Así no eran las cosas cuando yo tuve a mi familia, yo trabajaba y mi señora se hacía cargo de la casa. Pero a ellos no les va mal y eso es lo que importa.

Cuando llega la noche me quito mi dentadura postiza. Y me quedo en blanco muchas horas, escuchando a los grillos y a los gatos de los vecinos. El sueño es otra de las cosas que perdemos los viejos. Estoy cabeceando todo el día en la mecedora y cuando llega la noche, los pensamientos dan vueltas y vueltas, los recuerdos de lo que pasó tres cuartos de siglo atrás se ven claritos, como si esas cosas hubieran ocurrido hoy. Y lo que pasó la semana pasada se me olvida.

La memoria se cuatrapea. Se enreda, ya no funciona bien.

A veces me levanto durante la noche, pero procuro no hacerlo. La señora que vive en la casa de enfrente tenía la costumbre de pararse a media noche, quien sabe a qué. Pues se resbaló y se quedó tirada toda la noche en el suelo.
Hasta el otro día, como a las nueve de la mañana que pasó su nieto a verla, la encontró como esos bichitos que no se pueden dar la vuelta. Se rompió una pierna y ya no pudo caminar más.

Por eso yo mejor me aguanto las ganas de pararme en la oscuridad y me como todas las cosas que no saben a nada que me da mi hija y por eso voy al doctor y me porto juicioso. ¿Para qué le busco tres pies al gato? Es mejor estar solo y sano, que solo y enfermo.

Está tarde no me sentí bien para estar afuera. Me quedé en la sala y después volví a mi recamara. En el tocador está la foto de mi esposa. La perdí hace muchos años. Mi hija ya no era tan pequeña, así que no me volví a casar.
No podía pensar en remplazarla por años, la quise mucho.
Y después, pues ya estaba demasiado viejo para andar con esas cosas.

En la fotografía está con un vestido rojo. Era la boda de su hermana menor y yo cargaba a mi hija, que no tenía ni dos años. Han pasado cuarenta años desde ese momento, pero ella se ve tan bella como siempre.

—Papá, ¿qué tienes? ¿Estás llorando?

Es mi hija. Me sorprende sentado en mi cama, en vez de en la mecedora, con el retrato de su madre en mis manos.
Resulta que me encuentra llorando; estoy tan viejo que ni siquiera me doy cuenta cuando se me llenan de agua los ojos.

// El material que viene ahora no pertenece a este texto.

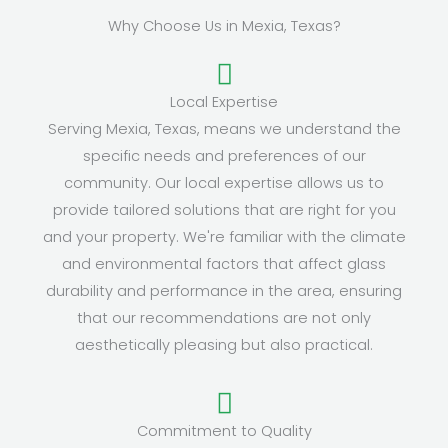
Why Choose Us in Mexia, Texas?
Local Expertise
Serving Mexia, Texas, means we understand the
specific needs and preferences of our
community. Our local expertise allows us to
provide tailored solutions that are right for you
and your property. We're familiar with the climate
and environmental factors that affect glass
durability and performance in the area, ensuring
that our recommendations are not only
aesthetically pleasing but also practical.
Commitment to Quality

—Mi mamá estaba muy joven aquí. ¿Cuántos años tenía? -Ella sabe cuántos años tenía su madre. Solo quiere hacerme hablar. Así me siento mejor, según ella.
Lo hace por buena gente que es.

No sé si las migajas de su atención me pueden hacer sentir menos solo, cuando soledad es todo lo que hay. No queda nadie con quien hablar en serio, como hablaba con su madre, cuando nos quedábamos en las noches ahí, acostados en la cama, nada más platicando. No es que mi hija sea mala, pero ella tiene su vida.

Y yo, ni modo que le diga que envejecer solo es peor que malo y que sus intentos de hacerme sentir bien no cambian nada.

—Ella va a ser eternamente joven en esta fotografía. Uno, que sigue viviendo y viviendo, es el que se arruga todito. Pero es por fuera. Por dentro, hija, yo también soy así de joven, como ella cuando se ponía este vestido rojo.

Mi hija me sonríe. Se acerca a la madurez, sus hijos crecen rápido. Me mira y tal vez piensa cómo será ella cuando llegue su momento. Si llega.

—Sí papá, tienes razón, por dentro, uno siempre es joven y también lo es en los recuerdos de los que nos amaron.

Después de todo, sí me hizo sentir mejor hablar con ella.

Dice que me trajo para comer bistec. Y que los preparó con la misma receta de su madre. Y con trabajos me levanto y voy al comedor detrás de ella.

La vida reserva pedacitos de alegría para cada día. Hasta cuando uno es viejo.